Rick Smith: I was living in a terraced house on Kyme Road in Romford. I had a home studio but it was very basic. This was the early days – there was computer audio recording equipment and hard drives, but it was all incredibly expensive for the likes of us. We were working on remnants of old equipment that we’d had since the 80s. We had some nice bits and pieces. A 909 drum machine, an ARP 2600, a Moog, vocoder and then an Atari computer. In some ways it was a fusion. The home studio thing had been around a while, but it wasn’t taken very seriously. It was a financially driven thing for me – I couldn’t afford to go in a proper studio. If you’re going to do a remix, and you get given £1,500 you can’t afford to blow £1,000 of it on a studio. And having my own studio tied in with my desire to teach myself some new skills.

When we were making the album there was a definite idea that 12"s would do what album tracks wouldn’t, but at the time as well as making the 12"s I was doing music for advertising, remixing, I was writing ambient music – I don’t know why, I was just writing. Some of the thinking for me with the nature of these longer pieces, these journeys, was going to places like Milk Bar where Darren was playing, hearing him drop things, do things, seeing the way that the audience reacted and then trying to make one record that did what three records could do. I was following my instinct – they were journeys.

It must have been quite liberating as you didn’t have any time constraints.

RS: Definitely. That aspect was liberating. You could take six months if you wanted, it didn’t matter.

What was the day-to-day routine when you were recording? Were you living together or just coming together to write?

RS: No, we lived in different places. It’s difficult to sum up a particular method or mode of working – even within that one album, there were very different ways of approaching a tune. Sometimes they were born of aggravation. There were a couple of pieces on the album where I can remember being really annoyed at Karl because he wanted to write "something" and I really didn’t want to. But we did. And some things came together really quickly – like ‘Dark & Long’, ‘Dirty Epic’… The large seed of the idea was there straight away. But other tunes weren’t like that. They took a lot longer. Sometimes it took months for it to come together.
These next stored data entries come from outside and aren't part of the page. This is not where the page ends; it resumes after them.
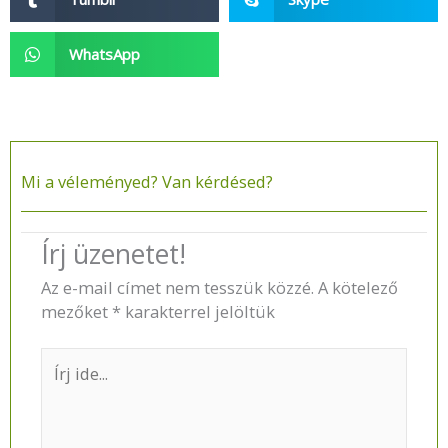
WhatsApp
Mi a véleményed? Van kérdésed?​
Írj üzenetet!
Az e-mail címet nem tesszük közzé.
A kötelező
mezőket
*
karakterrel jelöltük
Írj
ide...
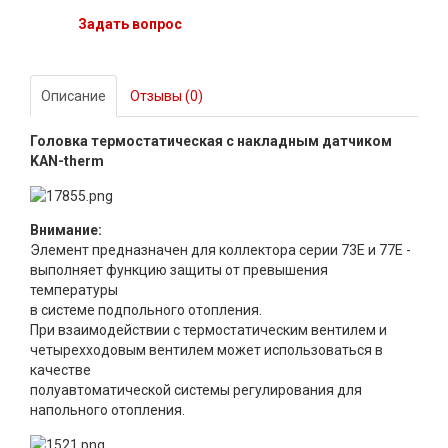
Задать вопрос
Описание
Отзывы (0)
Головка термостатическая с накладным датчиком
KAN-therm
Внимание:
Элемент предназначен для коллектора серии 73E и 77E -
выполняет функцию защиты от превышения
температуры
в системе подпольного отопления.
При взаимодействии с термостатическим вентилем и
четырехходовым вентилем может использоваться в
качестве
полуавтоматической системы регулирования для
напольного отопления.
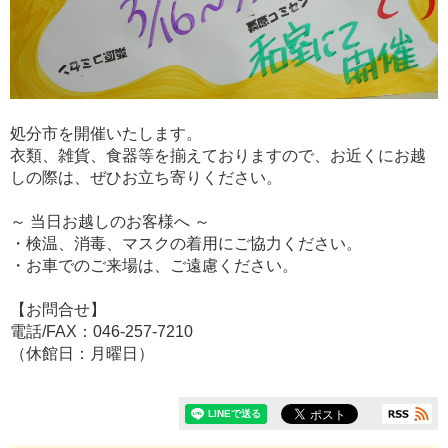
処分市を開催いたします。
衣類、雑貨、食器等を揃えておりますので、お近くにお越
しの際は、ぜひお立ち寄りください。
～ 当日お越しのお客様へ ～
・検温、消毒、マスクの着用にご協力ください。
・お車でのご来場は、ご遠慮ください。
【お問合せ】
電話/FAX：046-257-7210
（休館日：月曜日）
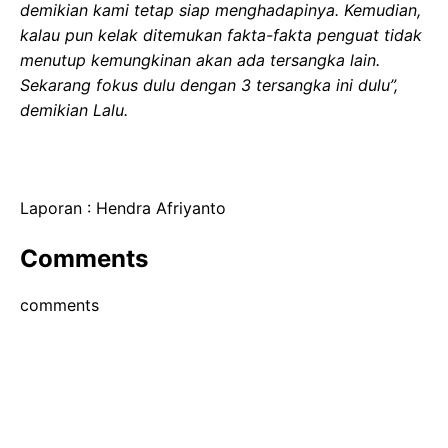
demikian kami tetap siap menghadapinya. Kemudian,
kalau pun kelak ditemukan fakta-fakta penguat tidak
menutup kemungkinan akan ada tersangka lain.
Sekarang fokus dulu dengan 3 tersangka ini dulu”,
demikian Lalu.
Laporan : Hendra Afriyanto
Comments
comments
Was the idea always to make an album?

RS: No. In fact the idea came to make an album came when about two thirds of the songs were already there. Before that it was just about making music.

Were you surprised when you came to format it that it all came together so well?

RS: Aspects of the formatting were… well, the way the album sits as a piece and flows is a little bit of happenstance, but also some very deliberate decisions. There are pieces like ‘Surfboy’, where an instrumental nature was needed if the album was going to run like this, things like ‘Tongue’ that just seemed to be necessary if we were going to make the album breathe as a whole. So certain tracks themselves are a journey, but the whole album is as well.  Steve Hall from JBO was very helpful like that. You can get a bit wrapped up inside it. He’s a clever guy. We’d finished ‘…Skyscraper’ when we met Steve.

Was that the first song that was completed for the album?

RS: No, funnily enough, the first song we finished was ‘Mother Earth’, which was the B-side of ‘The Hump’. We didn’t even have a name when we made ‘The Hump’ – that just came out on Tomato Records. We were just playing around really, breaking little rules.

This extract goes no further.